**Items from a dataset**

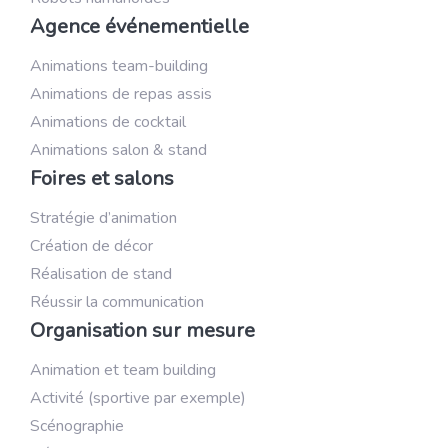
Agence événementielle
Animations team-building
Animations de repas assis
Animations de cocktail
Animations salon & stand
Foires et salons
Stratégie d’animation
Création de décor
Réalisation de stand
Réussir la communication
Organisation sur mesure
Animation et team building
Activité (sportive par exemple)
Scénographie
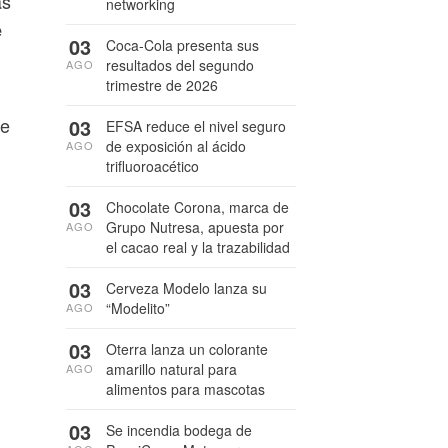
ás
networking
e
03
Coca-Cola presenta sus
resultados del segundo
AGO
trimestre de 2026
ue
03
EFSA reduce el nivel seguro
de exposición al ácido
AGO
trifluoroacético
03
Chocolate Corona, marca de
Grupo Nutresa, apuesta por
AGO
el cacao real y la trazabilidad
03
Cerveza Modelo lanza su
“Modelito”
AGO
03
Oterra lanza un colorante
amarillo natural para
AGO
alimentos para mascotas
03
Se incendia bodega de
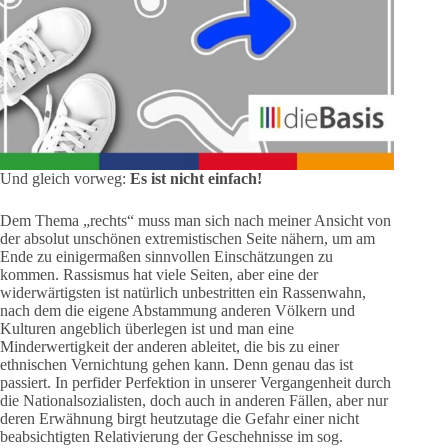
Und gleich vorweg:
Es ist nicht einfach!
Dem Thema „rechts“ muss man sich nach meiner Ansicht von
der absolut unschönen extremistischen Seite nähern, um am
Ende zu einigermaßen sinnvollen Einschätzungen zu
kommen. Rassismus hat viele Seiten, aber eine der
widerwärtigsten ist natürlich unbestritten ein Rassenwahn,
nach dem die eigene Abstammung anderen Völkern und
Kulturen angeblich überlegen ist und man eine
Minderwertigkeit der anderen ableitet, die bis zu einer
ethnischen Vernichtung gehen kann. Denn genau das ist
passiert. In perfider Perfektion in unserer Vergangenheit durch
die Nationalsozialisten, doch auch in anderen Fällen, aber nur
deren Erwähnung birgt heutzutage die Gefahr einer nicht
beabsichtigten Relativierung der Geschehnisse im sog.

**Your task**
Report how many lines in the data include the word "aber". Nothing else is needed.

**Output for this task**
2